* _Data_
..........

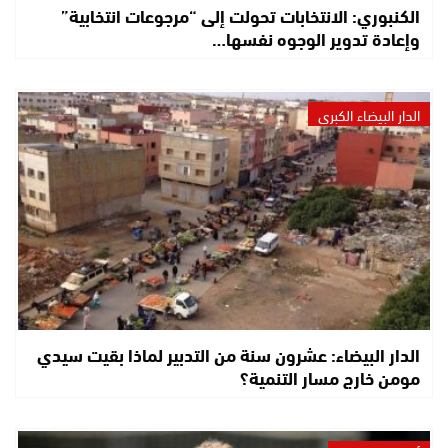
الكنبوري: الانتخابات تحولت إلى “مرجوعات انتخابية”
وإعادة تدوير الوجوه نفسها…
الدار البيضاء الكبرى
الدار البيضاء: عشرون سنة من التدبير لماذا بقيت سيدي
مومن خارج مسار التنمية؟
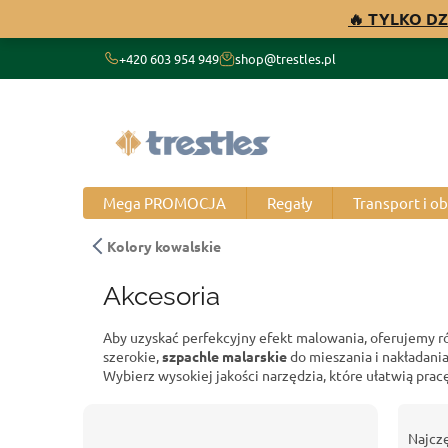
Przejść
🔥 TYLKO DZ
do
treści
+420 603 954 949
shop@trestles.pl
Mega PROMOCJA
Regały
Transport i o
Kolory kowalskie
Akcesoria
Aby uzyskać perfekcyjny efekt malowania, oferujemy 
szerokie,
szpachle malarskie
do mieszania i nakładani
Wybierz wysokiej jakości narzędzia, które ułatwią prac
P
S
a
o
Najcz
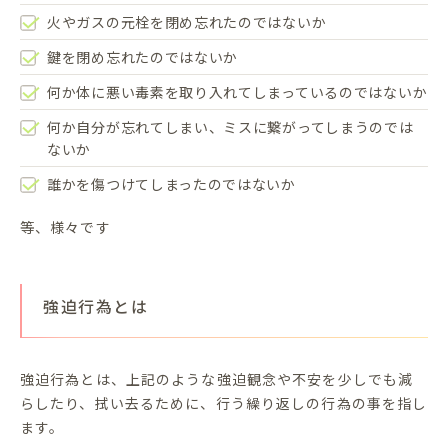
火やガスの元栓を閉め忘れたのではないか
鍵を閉め忘れたのではないか
何か体に悪い毒素を取り入れてしまっているのではないか
何か自分が忘れてしまい、ミスに繋がってしまうのでは
ないか
誰かを傷つけてしまったのではないか
等、様々です
強迫行為とは
強迫行為とは、上記のような強迫観念や不安を少しでも減
らしたり、拭い去るために、行う繰り返しの行為の事を指し
ます。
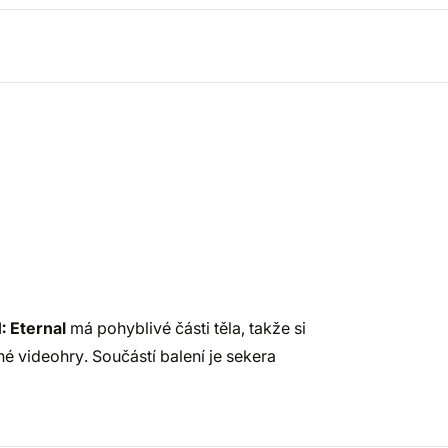
 Eternal
má pohyblivé části těla, takže si
é videohry. Součástí balení je sekera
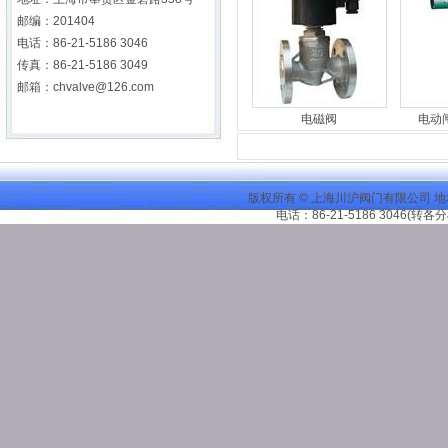
邮编：201404
电话：86-21-5186 3046
传真：86-21-5186 3049
邮箱：chvalve@126.com
电磁阀
电动
版权所有 © 上海川沪阀门有限公司 地
电话：86-21-
5186 3046
(转各分机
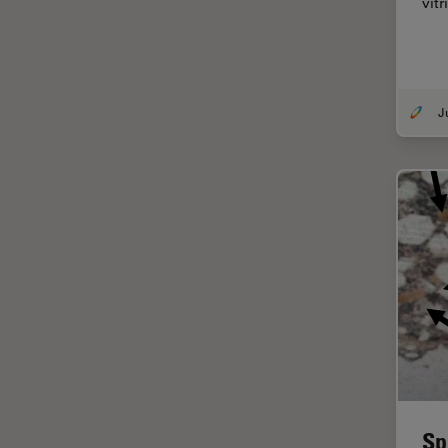
vitr
(CRS)
Colorazione
Conservazione dei beni
artistici
Contrast Methods in Light
Microscopy
Cryo SEM
Cultura Cellulare
Didattica
Dissezione
Drosophila Research
EMBL Imaging Centre
Ergonomia
F-Tecnica
Sp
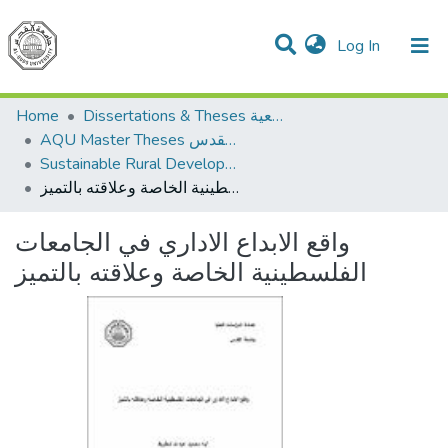
(current)
Log In
Communities & Collections
All of DSpace
Home
Dissertations & Theses الرسائل الجامعية
AQU Master Theses الرسائل الجامعية الخاصة بجامعة القدس
Sustainable Rural Development التنمية الريفية المستدامة
واقع الابداع الاداري في الجامعات الفلسطينية الخاصة وعلاقته بالتميز
واقع الابداع الاداري في الجامعات
الفلسطينية الخاصة وعلاقته بالتميز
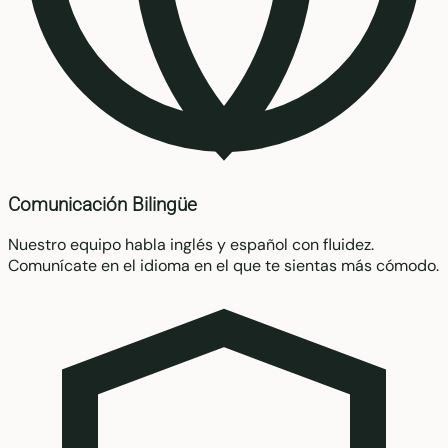
Comunicación Bilingüe
Nuestro equipo habla inglés y español con fluidez.
Comunícate en el idioma en el que te sientas más cómodo.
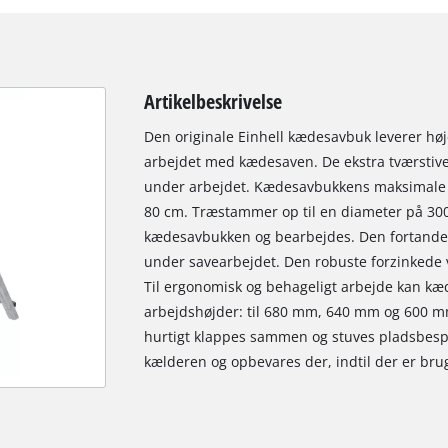
Artikelbeskrivelse
Den originale Einhell kædesavbuk leverer høj
arbejdet med kædesaven. De ekstra tværstiver
under arbejdet. Kædesavbukkens maksimale 
80 cm. Træstammer op til en diameter på 3
kædesavbukken og bearbejdes. Den fortandede 
under savearbejdet. Den robuste forzinkede vin
Til ergonomisk og behageligt arbejde kan kæde
arbejdshøjder: til 680 mm, 640 mm og 600 m
hurtigt klappes sammen og stuves pladsbespar
kælderen og opbevares der, indtil der er brug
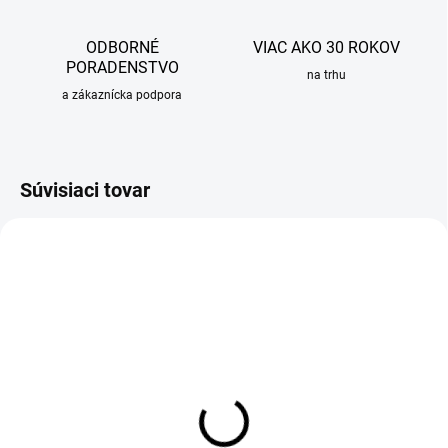
ODBORNÉ
VIAC AKO 30 ROKOV
PORADENSTVO
na trhu
a zákaznícka podpora
Súvisiaci tovar
SKLADOM
Čistiaci prostriedok
Grohclean - 500ml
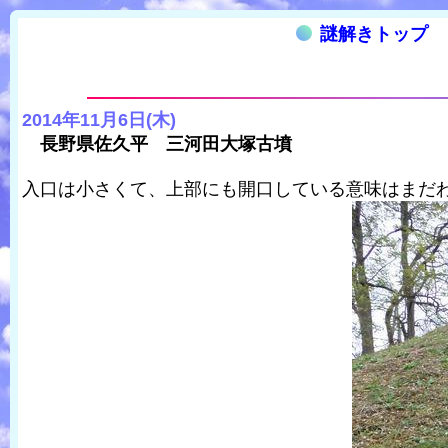
謎解きトップ
2014年11月6日(木)
長野県佐久平 三河田大塚古墳
入口は小さくて、上部にも開口している意味はまだ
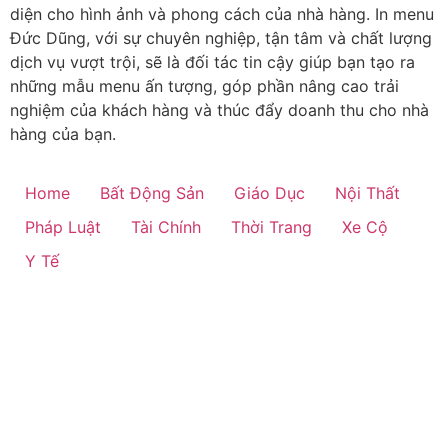
diện cho hình ảnh và phong cách của nhà hàng. In menu
Đức Dũng, với sự chuyên nghiệp, tận tâm và chất lượng
dịch vụ vượt trội, sẽ là đối tác tin cậy giúp bạn tạo ra
những mẫu menu ấn tượng, góp phần nâng cao trải
nghiệm của khách hàng và thúc đẩy doanh thu cho nhà
hàng của bạn.
Home
Bất Động Sản
Giáo Dục
Nội Thất
Pháp Luật
Tài Chính
Thời Trang
Xe Cộ
Y Tế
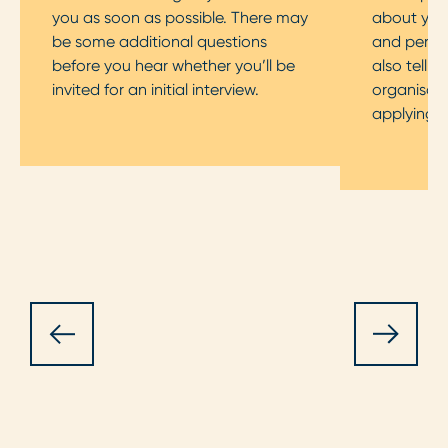
you as soon as possible. There may
about your
be some additional questions
and persona
before you hear whether you’ll be
also tell 
invited for an initial interview.
organisati
applying f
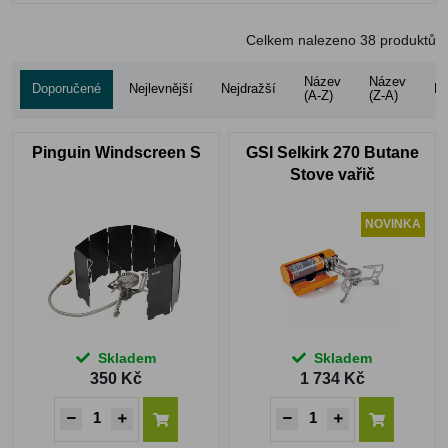
Celkem nalezeno
38
produktů
Název
Název
Doporučené
Nejlevnější
Nejdražší
Ho
(A-Z)
(Z-A)
Pinguin Windscreen S
GSI Selkirk 270 Butane
Stove vařič
NOVINKA
Skladem
Skladem
350 Kč
1 734 Kč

..........

* _What this task involves_
Only lines go in the copy, not pictures. Transcribe exactly from the start of the listing through the line containing "Sustainable Rural Development".

* _Solution for this problem_
الكنبوري: الانتخابات تحولت إلى “مرجوعات انتخابية”
وإعادة تدوير الوجوه نفسها…
الدار البيضاء الكبرى
الدار البيضاء: عشرون سنة من التدبير لماذا بقيت سيدي
مومن خارج مسار التنمية؟
Przejść
🔥 TYLKO DZ
do
treści
+420 603 954 949
shop@trestles.pl
Mega PROMOCJA
Regały
Transport i o
Kolory kowalskie
Akcesoria
Aby uzyskać perfekcyjny efekt malowania, oferujemy 
szerokie,
szpachle malarskie
do mieszania i nakładani
Wybierz wysokiej jakości narzędzia, które ułatwią prac
P
S
a
o
Najcz
火やガスの元栓を閉め忘れたのではないか
鍵を閉め忘れたのではないか
何か体に悪い毒素を取り入れてしまっているのではないか
何か自分が忘れてしまい、ミスに繋がってしまうのでは
ないか
誰かを傷つけてしまったのではないか
等、様々です
強迫行為とは
強迫行為とは、上記のような強迫観念や不安を少しでも減
らしたり、拭い去るために、行う繰り返しの行為の事を指し
ます。
 Eternal
má pohyblivé části těla, takže si
é videohry. Součástí balení je sekera
邮编：201404
电话：86-21-5186 3046
传真：86-21-5186 3049
邮箱：chvalve@126.com
电磁阀
电动
版权所有 © 上海川沪阀门有限公司 地
电话：86-21-
5186 3046
(转各分机
vitr
(CRS)
Colorazione
Conservazione dei beni
artistici
Contrast Methods in Light
Microscopy
Cryo SEM
Cultura Cellulare
Didattica
Dissezione
Drosophila Research
EMBL Imaging Centre
Ergonomia
F-Tecnica
Sp
(current)
Log In
Communities & Collections
All of DSpace
Home
Dissertations & Theses الرسائل الجامعية
AQU Master Theses الرسائل الجامعية الخاصة بجامعة القدس
Sustainable Rural Development التنمية الريفية المستدامة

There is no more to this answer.